» **Exercise prompt**:
Only the stretch below from the line holding "gations. Our exposure to software" through the line holding "suggests that managers, who also tend to" should be restated, word for word and with both ends included; pictures stay out.

Dataset entries

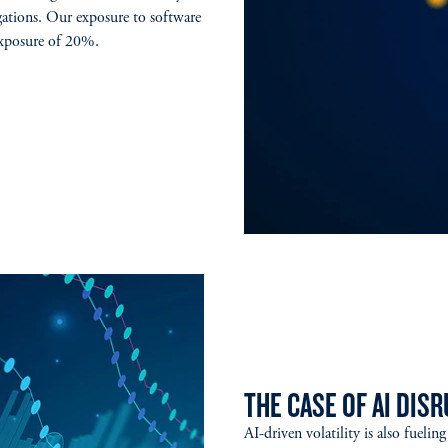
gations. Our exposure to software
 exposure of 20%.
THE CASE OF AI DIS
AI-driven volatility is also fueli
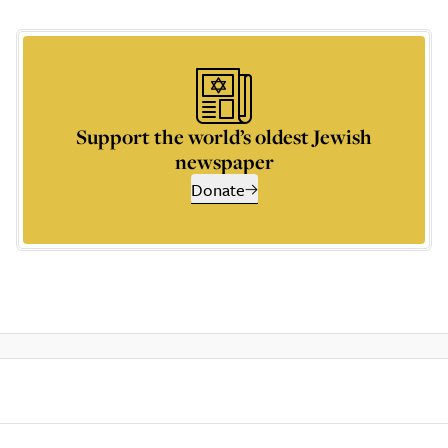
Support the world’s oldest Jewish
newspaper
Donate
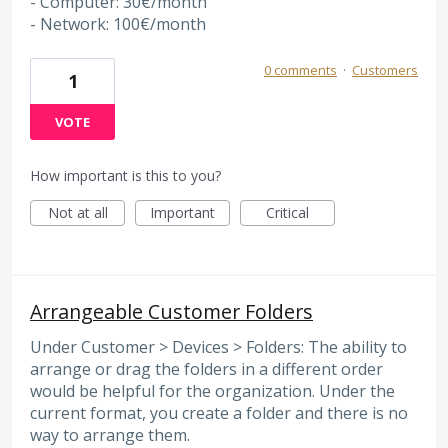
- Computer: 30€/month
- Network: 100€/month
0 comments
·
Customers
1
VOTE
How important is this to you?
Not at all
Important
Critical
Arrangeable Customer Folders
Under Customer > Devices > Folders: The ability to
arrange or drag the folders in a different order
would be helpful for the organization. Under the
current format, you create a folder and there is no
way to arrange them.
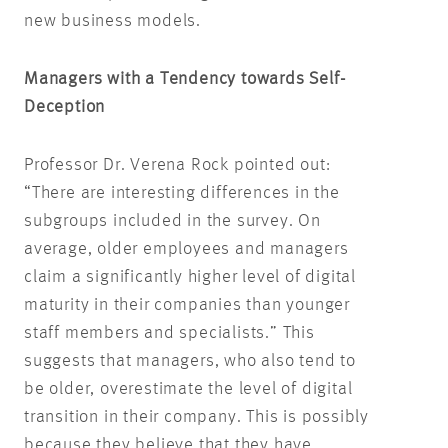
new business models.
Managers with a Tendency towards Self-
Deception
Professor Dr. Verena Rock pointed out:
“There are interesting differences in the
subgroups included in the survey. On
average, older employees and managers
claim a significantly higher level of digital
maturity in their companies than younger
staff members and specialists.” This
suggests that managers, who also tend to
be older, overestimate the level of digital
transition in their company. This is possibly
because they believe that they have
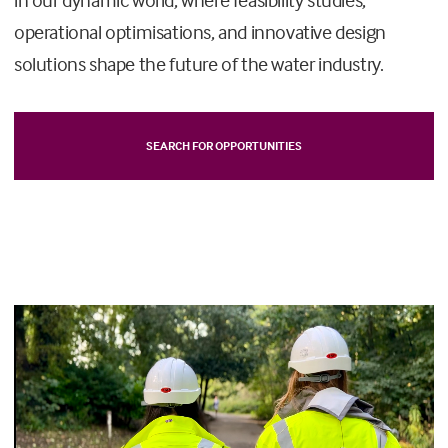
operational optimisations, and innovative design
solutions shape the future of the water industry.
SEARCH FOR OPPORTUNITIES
* * *
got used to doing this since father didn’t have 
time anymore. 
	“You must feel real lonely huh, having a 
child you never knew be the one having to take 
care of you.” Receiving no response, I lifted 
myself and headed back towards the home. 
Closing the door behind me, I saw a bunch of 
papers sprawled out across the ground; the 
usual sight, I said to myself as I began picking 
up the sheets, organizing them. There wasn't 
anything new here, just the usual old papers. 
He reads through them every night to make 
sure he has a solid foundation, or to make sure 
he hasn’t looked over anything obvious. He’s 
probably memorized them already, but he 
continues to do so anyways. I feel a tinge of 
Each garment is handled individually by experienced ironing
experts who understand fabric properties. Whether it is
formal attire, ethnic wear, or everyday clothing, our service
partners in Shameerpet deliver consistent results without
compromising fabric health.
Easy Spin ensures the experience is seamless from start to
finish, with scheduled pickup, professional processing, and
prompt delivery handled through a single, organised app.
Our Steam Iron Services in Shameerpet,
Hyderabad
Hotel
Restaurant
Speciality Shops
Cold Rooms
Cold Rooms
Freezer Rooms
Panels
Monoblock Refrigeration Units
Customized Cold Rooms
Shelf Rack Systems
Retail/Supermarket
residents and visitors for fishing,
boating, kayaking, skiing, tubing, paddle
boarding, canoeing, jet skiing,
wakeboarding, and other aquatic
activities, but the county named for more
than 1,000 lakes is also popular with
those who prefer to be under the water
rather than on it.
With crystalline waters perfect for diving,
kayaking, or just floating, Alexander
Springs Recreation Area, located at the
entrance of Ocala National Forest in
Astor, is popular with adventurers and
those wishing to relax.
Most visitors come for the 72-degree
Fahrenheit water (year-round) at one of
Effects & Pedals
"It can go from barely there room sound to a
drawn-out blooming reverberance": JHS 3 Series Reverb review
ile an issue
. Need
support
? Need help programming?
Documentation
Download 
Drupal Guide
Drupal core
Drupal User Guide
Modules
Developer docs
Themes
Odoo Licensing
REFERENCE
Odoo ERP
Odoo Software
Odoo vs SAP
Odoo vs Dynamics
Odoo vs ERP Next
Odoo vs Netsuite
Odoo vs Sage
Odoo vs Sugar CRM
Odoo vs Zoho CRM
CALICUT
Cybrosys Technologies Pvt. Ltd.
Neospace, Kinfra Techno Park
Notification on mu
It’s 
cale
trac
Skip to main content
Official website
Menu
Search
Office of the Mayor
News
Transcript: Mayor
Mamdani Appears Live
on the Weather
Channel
* * *
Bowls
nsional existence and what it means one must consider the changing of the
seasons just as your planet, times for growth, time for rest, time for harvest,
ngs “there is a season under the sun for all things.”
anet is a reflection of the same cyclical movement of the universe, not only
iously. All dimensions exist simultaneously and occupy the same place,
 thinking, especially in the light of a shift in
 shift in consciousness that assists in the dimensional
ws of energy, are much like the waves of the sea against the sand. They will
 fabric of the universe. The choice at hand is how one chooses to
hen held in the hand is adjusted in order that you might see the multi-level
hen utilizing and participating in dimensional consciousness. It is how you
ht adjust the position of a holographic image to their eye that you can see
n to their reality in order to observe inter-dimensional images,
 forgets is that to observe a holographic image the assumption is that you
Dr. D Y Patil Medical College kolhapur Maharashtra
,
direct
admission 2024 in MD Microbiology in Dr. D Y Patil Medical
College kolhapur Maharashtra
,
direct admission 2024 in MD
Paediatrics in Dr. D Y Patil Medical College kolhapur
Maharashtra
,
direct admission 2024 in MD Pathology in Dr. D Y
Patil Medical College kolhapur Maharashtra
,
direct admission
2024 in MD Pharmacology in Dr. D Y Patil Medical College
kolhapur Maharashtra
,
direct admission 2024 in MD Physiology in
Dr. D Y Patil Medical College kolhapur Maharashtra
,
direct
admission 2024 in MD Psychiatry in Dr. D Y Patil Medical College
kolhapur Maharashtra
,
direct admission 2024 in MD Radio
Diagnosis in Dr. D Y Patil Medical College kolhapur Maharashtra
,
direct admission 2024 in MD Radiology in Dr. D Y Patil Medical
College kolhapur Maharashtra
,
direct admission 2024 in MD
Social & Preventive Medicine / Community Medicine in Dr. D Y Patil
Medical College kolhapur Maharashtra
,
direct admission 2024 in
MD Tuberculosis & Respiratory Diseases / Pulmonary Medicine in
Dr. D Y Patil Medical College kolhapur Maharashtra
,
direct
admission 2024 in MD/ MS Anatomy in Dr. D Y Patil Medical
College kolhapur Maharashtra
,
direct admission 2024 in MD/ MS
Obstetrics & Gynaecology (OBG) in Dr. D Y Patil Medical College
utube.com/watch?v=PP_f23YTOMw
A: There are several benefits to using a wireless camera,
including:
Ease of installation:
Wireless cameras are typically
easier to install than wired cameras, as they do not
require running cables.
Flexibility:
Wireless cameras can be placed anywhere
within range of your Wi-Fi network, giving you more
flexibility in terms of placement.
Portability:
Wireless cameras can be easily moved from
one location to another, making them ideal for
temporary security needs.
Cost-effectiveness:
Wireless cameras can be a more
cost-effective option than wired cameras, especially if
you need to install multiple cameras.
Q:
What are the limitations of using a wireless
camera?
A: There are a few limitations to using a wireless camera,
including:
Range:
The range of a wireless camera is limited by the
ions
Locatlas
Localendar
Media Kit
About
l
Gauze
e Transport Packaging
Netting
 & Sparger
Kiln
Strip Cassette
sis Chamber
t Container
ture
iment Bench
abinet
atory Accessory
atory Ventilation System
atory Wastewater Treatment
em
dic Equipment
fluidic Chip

» **Solution below**:
gations. Our exposure to software
 exposure of 20%.
THE CASE OF AI DIS
AI-driven volatility is also fueli
Support the world’s oldest Jewish
newspaper
Donate
- Computer: 30€/month
- Network: 100€/month
0 comments
·
Customers
1
VOTE
How important is this to you?
Not at all
Important
Critical
Arrangeable Customer Folders
Under Customer > Devices > Folders: The ability to
arrange or drag the folders in a different order
would be helpful for the organization. Under the
current format, you create a folder and there is no
way to arrange them.
new business models.
Managers with a Tendency towards Self-
Deception
Professor Dr. Verena Rock pointed out:
“There are interesting differences in the
subgroups included in the survey. On
average, older employees and managers
claim a significantly higher level of digital
maturity in their companies than younger
staff members and specialists.” This
suggests that managers, who also tend to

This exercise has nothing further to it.